**Exercise goal**
Please take the lines from the one holding "Májfunkció laborvizsgálata" through the one holding "Tips: Udskift altid beskadig" in the data below and copy them exactly.

**Available data**

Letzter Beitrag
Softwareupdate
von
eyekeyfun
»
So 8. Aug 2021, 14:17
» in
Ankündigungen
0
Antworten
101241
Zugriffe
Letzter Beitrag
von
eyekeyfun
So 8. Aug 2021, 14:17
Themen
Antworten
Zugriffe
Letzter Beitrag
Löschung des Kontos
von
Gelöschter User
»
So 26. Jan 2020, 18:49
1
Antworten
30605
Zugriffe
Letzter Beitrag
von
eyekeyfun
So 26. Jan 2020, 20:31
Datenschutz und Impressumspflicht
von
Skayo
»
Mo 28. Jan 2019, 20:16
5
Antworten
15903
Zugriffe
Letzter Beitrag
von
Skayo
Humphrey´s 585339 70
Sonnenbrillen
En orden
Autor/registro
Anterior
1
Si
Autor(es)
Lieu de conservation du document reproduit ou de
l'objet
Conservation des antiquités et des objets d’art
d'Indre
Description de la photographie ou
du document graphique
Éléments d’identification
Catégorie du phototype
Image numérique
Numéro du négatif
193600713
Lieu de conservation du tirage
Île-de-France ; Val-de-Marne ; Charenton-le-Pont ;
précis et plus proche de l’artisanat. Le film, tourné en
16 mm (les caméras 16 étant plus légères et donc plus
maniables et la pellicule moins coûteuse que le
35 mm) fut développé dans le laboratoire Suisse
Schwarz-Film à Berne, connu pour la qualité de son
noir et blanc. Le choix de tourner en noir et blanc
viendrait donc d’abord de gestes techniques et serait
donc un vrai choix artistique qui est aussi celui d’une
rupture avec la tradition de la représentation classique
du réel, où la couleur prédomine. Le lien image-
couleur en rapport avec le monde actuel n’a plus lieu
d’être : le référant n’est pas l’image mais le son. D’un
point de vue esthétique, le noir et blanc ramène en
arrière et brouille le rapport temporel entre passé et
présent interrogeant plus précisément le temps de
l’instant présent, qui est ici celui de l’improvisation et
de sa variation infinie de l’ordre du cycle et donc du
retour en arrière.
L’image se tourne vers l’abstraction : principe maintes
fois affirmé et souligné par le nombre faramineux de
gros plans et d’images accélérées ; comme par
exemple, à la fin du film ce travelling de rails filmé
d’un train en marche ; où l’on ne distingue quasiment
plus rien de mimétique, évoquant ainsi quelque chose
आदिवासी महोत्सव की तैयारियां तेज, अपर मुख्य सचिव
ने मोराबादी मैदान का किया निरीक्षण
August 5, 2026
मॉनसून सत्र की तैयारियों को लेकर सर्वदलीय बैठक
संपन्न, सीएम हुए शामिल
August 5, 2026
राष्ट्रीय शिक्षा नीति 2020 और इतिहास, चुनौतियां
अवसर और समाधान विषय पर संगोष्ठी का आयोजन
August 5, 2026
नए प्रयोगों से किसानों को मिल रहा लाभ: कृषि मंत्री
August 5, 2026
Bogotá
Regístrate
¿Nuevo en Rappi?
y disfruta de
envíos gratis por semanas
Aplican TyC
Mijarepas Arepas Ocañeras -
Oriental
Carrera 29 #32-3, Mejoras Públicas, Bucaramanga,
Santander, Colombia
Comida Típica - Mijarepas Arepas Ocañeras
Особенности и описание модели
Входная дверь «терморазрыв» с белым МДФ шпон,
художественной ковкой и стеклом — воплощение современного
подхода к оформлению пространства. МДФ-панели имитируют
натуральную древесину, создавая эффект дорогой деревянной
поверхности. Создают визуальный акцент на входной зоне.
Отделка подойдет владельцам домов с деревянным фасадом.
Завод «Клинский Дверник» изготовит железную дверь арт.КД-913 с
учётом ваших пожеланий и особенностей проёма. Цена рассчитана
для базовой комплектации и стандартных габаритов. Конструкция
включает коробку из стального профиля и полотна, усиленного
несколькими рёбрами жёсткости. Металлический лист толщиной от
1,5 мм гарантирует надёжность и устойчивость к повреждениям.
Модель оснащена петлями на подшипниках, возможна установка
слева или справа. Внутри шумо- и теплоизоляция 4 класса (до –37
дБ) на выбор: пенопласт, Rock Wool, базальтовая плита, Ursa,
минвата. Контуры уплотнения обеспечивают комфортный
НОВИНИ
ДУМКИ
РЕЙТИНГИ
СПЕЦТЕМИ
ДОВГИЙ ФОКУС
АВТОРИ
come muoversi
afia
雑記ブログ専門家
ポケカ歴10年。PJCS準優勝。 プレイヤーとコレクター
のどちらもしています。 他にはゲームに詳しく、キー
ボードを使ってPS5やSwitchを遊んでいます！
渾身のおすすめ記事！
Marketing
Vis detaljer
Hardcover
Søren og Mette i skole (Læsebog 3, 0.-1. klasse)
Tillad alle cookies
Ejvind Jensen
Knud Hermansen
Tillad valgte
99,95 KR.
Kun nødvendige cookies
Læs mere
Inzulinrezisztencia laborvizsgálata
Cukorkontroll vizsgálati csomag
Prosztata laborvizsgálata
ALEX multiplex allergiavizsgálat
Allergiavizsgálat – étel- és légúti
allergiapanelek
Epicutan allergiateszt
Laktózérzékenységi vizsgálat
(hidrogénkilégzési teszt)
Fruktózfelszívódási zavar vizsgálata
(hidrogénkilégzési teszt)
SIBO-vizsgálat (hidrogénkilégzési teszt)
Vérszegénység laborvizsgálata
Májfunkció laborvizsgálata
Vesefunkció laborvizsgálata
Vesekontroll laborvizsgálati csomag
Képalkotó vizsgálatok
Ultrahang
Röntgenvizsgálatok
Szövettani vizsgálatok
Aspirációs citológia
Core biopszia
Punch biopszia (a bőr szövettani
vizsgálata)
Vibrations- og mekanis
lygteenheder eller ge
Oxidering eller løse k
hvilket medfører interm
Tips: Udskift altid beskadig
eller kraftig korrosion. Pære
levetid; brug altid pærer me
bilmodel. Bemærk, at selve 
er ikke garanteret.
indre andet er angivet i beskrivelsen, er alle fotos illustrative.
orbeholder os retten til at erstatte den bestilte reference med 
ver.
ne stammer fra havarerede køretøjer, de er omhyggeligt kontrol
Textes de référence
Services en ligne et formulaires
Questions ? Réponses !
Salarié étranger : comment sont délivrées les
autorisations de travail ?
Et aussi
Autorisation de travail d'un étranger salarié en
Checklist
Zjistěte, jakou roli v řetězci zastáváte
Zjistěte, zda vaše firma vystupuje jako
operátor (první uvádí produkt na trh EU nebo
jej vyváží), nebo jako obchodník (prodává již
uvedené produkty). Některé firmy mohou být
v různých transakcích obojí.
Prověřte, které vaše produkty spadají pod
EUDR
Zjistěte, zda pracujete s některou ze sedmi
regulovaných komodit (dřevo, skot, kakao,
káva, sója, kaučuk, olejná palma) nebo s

**Reply**
Májfunkció laborvizsgálata
Vesefunkció laborvizsgálata
Vesekontroll laborvizsgálati csomag
Képalkotó vizsgálatok
Ultrahang
Röntgenvizsgálatok
Szövettani vizsgálatok
Aspirációs citológia
Core biopszia
Punch biopszia (a bőr szövettani
vizsgálata)
Vibrations- og mekanis
lygteenheder eller ge
Oxidering eller løse k
hvilket medfører interm
Tips: Udskift altid beskadig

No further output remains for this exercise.